Work request:
Write out the listing below exactly, beginning at its first line and ending with the line that contains "AGGIORNAMENTO LAVORATORI –".

Exercise inputs:
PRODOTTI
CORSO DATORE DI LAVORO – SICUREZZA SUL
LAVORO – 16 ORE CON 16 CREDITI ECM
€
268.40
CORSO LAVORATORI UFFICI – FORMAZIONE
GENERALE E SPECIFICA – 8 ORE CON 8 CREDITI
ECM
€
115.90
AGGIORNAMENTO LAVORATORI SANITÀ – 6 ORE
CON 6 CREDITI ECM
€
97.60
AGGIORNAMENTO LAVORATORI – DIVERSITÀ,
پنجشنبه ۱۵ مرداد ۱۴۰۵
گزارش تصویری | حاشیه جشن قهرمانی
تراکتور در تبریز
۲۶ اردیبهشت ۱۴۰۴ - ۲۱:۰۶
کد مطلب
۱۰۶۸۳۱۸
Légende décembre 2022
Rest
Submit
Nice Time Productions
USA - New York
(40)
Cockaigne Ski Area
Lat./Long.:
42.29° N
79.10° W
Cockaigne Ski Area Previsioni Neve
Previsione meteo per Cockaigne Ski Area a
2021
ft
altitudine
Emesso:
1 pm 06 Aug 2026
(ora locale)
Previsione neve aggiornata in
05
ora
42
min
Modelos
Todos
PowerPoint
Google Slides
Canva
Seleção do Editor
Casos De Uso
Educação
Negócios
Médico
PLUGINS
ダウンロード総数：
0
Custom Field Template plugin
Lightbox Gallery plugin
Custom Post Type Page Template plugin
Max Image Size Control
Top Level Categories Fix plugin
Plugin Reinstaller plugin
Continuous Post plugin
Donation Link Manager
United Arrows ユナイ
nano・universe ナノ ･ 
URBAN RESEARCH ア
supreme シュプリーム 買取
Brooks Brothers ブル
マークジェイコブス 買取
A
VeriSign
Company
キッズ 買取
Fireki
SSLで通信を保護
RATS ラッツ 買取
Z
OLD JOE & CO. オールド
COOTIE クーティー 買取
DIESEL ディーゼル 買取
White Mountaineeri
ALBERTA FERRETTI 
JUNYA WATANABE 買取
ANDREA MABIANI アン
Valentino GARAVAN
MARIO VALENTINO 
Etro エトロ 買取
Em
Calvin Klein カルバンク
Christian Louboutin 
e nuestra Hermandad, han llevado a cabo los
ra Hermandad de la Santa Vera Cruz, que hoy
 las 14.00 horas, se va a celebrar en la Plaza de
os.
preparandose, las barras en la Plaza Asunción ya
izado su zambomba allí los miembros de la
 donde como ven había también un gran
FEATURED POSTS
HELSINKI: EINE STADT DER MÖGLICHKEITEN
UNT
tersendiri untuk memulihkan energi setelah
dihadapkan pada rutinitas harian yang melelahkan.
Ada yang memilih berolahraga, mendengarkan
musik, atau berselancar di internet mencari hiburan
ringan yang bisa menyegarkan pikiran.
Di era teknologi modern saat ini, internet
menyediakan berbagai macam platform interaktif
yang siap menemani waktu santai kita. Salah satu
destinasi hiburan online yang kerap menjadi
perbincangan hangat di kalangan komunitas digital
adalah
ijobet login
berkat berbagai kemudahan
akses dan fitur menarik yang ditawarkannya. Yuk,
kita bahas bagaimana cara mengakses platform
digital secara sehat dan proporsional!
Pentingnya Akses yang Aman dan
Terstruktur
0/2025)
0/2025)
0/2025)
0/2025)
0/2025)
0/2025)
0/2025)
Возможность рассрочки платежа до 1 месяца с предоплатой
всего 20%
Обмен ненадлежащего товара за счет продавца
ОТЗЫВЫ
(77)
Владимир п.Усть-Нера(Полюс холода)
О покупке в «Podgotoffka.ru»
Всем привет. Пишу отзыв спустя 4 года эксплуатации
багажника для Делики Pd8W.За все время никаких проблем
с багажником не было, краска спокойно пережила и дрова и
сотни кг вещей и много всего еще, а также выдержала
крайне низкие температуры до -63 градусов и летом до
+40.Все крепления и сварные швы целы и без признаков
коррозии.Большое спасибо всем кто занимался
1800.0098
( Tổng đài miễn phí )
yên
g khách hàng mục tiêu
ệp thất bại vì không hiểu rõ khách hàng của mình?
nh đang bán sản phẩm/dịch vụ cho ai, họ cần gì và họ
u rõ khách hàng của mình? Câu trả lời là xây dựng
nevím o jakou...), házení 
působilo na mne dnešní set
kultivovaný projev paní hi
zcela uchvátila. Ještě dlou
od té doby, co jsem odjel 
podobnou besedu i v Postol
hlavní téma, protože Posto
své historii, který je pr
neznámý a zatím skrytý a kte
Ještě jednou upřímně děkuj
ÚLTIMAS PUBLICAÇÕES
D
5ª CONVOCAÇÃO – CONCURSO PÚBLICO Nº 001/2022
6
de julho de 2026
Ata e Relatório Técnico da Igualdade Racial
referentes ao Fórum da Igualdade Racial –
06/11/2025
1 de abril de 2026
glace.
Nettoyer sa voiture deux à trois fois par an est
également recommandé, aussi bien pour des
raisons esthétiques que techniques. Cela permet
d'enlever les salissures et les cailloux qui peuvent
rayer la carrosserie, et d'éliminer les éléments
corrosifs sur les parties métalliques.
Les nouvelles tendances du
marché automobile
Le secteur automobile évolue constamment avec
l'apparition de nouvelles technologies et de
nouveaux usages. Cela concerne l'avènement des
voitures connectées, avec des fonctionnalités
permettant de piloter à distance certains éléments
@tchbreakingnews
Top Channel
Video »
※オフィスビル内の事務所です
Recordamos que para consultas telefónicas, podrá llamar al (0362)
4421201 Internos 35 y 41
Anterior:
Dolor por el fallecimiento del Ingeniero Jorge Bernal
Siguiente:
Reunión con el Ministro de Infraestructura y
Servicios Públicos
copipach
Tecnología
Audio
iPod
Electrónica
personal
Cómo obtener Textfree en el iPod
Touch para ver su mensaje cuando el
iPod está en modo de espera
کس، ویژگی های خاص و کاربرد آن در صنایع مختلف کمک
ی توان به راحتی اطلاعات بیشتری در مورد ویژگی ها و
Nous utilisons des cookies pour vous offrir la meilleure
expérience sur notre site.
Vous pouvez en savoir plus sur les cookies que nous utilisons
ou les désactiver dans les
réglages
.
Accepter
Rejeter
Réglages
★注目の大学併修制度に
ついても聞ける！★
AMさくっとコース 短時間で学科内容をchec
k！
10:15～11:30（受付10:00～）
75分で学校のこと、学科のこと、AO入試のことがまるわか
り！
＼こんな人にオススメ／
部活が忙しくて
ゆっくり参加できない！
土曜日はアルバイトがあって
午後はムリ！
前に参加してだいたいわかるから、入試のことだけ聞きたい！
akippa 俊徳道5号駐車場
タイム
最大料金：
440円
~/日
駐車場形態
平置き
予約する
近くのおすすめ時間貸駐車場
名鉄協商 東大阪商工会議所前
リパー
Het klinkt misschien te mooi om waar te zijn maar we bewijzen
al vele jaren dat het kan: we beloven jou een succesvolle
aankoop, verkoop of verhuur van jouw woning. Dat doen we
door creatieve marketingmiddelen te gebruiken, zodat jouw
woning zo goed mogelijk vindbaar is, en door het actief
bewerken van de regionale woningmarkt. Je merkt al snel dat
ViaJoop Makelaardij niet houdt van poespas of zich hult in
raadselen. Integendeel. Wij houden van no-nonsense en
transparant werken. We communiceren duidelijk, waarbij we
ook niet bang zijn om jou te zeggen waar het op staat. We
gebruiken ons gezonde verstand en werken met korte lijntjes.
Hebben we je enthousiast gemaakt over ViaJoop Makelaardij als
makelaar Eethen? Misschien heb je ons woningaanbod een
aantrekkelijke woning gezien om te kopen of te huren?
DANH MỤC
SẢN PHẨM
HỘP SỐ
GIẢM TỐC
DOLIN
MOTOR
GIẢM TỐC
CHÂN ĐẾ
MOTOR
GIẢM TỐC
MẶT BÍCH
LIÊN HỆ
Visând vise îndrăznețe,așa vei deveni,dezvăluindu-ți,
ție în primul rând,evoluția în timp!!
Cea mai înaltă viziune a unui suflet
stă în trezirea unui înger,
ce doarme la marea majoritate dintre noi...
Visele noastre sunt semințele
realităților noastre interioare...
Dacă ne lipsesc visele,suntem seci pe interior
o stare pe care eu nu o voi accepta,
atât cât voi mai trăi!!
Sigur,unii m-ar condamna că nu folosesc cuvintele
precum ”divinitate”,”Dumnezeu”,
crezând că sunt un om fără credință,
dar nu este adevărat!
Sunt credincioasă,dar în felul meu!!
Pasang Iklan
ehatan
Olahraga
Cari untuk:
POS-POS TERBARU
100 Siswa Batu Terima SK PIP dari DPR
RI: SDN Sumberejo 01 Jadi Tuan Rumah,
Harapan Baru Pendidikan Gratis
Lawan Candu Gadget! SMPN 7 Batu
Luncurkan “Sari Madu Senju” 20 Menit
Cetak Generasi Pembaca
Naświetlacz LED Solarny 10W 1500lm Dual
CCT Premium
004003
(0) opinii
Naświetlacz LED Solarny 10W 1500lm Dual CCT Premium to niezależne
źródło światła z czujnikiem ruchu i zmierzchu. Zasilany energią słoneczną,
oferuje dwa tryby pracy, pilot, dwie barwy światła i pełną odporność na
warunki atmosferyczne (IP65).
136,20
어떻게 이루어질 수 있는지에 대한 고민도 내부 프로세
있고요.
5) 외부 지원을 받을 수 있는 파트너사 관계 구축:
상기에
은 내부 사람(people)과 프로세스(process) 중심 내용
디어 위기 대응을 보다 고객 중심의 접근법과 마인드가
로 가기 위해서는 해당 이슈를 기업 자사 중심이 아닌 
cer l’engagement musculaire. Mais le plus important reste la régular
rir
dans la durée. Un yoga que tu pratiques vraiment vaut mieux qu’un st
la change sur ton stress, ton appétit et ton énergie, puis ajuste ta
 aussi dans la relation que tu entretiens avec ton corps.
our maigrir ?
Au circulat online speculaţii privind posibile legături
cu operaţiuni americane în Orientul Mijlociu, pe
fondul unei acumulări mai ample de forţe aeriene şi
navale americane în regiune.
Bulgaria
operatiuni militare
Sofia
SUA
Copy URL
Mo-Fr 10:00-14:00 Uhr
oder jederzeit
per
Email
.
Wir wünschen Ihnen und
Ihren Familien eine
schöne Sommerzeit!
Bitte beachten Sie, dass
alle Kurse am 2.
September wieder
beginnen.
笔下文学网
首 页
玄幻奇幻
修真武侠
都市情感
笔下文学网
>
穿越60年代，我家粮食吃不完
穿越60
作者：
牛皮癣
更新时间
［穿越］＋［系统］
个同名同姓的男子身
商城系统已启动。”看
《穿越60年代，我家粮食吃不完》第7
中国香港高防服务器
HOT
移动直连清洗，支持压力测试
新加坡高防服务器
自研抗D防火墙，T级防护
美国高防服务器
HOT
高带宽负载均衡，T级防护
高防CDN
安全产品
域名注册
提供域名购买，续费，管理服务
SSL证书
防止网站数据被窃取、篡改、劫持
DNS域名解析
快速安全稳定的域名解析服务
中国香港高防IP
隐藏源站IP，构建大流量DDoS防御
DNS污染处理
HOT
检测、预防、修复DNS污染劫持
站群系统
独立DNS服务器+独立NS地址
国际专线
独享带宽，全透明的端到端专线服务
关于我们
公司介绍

Written reply:
PRODOTTI
CORSO DATORE DI LAVORO – SICUREZZA SUL
LAVORO – 16 ORE CON 16 CREDITI ECM
€
268.40
CORSO LAVORATORI UFFICI – FORMAZIONE
GENERALE E SPECIFICA – 8 ORE CON 8 CREDITI
ECM
€
115.90
AGGIORNAMENTO LAVORATORI SANITÀ – 6 ORE
CON 6 CREDITI ECM
€
97.60
AGGIORNAMENTO LAVORATORI – DIVERSITÀ,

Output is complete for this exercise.